The red gold of spices used in a traditional Afghan recipe that Maryam Amini, originally from Afghanistan and now of Omaha, Nebraska, prepares regularly for her American children.
Saffron is the most expensive spice that originated in Iran but is now cultivated in many countries, including Afghanistan.
Maryam Amini left Afghanistan when she was ten years old. She calls Nebraska, U.S.A. home.
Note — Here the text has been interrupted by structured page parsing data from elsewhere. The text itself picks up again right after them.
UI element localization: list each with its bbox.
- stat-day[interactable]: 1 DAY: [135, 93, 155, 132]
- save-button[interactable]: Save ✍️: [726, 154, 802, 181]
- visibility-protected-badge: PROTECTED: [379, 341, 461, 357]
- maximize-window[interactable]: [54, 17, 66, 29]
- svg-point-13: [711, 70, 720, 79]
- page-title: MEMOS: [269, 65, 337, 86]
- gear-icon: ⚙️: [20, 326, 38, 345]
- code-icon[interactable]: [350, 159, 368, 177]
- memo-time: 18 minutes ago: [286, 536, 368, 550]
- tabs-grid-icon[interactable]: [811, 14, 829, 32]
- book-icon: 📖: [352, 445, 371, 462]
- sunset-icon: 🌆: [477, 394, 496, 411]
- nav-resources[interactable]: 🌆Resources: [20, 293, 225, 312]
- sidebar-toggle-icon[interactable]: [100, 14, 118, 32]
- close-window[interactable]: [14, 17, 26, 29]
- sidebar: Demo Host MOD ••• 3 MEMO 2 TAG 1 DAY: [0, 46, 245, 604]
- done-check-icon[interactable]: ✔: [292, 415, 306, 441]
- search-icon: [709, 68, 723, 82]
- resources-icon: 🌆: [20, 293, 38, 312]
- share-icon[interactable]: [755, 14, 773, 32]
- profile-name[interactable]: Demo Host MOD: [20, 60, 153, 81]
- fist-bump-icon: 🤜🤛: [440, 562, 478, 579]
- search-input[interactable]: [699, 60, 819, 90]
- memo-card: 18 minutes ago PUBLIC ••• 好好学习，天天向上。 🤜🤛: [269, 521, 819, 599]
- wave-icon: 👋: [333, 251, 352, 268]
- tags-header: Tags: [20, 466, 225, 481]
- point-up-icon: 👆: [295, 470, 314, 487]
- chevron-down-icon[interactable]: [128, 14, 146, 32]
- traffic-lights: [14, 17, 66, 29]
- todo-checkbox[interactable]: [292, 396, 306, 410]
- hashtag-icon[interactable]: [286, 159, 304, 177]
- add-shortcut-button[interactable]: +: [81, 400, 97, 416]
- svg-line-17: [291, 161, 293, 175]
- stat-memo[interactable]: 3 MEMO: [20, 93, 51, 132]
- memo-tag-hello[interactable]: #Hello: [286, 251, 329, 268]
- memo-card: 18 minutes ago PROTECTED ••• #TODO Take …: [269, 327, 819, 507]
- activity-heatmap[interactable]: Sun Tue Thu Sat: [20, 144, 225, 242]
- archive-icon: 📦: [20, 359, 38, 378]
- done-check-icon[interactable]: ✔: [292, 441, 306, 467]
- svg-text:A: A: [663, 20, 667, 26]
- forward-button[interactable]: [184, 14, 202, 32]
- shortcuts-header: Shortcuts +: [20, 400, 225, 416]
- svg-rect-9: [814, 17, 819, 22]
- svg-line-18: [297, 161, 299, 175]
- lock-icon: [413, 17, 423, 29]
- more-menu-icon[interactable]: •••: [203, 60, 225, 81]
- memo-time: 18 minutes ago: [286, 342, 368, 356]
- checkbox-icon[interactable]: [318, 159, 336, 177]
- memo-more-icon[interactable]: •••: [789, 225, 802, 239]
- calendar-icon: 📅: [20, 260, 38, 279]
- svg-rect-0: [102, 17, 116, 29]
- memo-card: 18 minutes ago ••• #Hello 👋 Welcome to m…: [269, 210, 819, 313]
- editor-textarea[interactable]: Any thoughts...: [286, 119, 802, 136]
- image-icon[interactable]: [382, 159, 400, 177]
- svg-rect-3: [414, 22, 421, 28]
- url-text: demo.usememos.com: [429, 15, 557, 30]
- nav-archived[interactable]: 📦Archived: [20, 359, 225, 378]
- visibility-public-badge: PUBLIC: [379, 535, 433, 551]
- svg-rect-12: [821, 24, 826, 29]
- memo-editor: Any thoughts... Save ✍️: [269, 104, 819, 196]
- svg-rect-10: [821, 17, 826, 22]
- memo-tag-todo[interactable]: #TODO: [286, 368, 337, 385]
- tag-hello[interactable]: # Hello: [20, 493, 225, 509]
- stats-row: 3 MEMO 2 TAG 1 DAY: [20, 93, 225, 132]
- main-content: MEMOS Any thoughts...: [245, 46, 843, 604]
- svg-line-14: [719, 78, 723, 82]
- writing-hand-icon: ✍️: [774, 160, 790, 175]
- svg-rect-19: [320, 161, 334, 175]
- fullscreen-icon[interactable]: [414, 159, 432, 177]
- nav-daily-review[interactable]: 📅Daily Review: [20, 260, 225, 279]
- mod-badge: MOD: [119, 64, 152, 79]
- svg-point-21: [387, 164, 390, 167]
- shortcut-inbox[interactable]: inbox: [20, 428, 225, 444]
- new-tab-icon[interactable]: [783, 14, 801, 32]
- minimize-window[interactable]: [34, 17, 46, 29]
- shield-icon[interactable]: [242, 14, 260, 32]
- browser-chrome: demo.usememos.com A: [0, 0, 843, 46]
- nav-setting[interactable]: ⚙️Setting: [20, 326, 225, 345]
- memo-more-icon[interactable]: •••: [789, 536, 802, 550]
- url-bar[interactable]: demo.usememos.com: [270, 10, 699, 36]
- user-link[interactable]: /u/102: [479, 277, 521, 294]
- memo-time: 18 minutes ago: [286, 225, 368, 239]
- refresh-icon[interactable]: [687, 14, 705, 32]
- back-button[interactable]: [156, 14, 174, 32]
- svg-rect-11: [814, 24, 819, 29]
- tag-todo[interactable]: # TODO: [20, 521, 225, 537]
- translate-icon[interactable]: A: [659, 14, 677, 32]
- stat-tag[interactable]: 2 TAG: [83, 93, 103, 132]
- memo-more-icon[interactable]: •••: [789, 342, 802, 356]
Although, Maryam’s repertoire of dishes has expanded to include American recipes to adopt to her two American-born sons’ liking, still, the Afghan rice pudding remains a regular entry, again, as per her children’s request.
Maryam shares the secret of the Afghan rice pudding, a must-have dessert during the holy month of Ramadan, in this episode of Spice & Recipe.
Spice & Recipe:The Origins of Flavor with Mike DiGiacomo is a weekly show that you can watch locally in Omaha, Nebraska on KPAO-TV, Cox 1022 or Century Link 89, and worldwide on the NAM YouTube channel or this website.
RECIPE: RICE PUDDING
- teaspoon salt
- 1 ½ cups white sugar
- 6 cups of white low-quality rice
- 6 tablespoons brewed saffron
- 3 tablespoons unsalted butter
- 3 lightly cracked green cardamoms pods
- 2 tablespoons rose water
- 9 cups of water or more, depending on the desired rice consistency
- Ground cinnamon and slivered almonds
In a large bowl, cover rice with water and rinse it five or seven times until water runs clear. Cover the rice and refrigerate for several hours or overnight. When ready to cook, drain the water and crumble the rice using your hands.
In a large nonstick saucepan, combine rice, water, salt, cardamom and bring to a boil. Lower heat, and simmer, stirring frequently until the rice is ready, about 30 minutes. Remove cardamom pods. Stir in butter, sugar, almonds, rose water, saffron and let it simmer for a few more minutes. Spoon the pudding in a big serving plate and decorate with cinnamon and almonds. Wait for about 30 minutes for the rice pudding to cool and thicken before serving.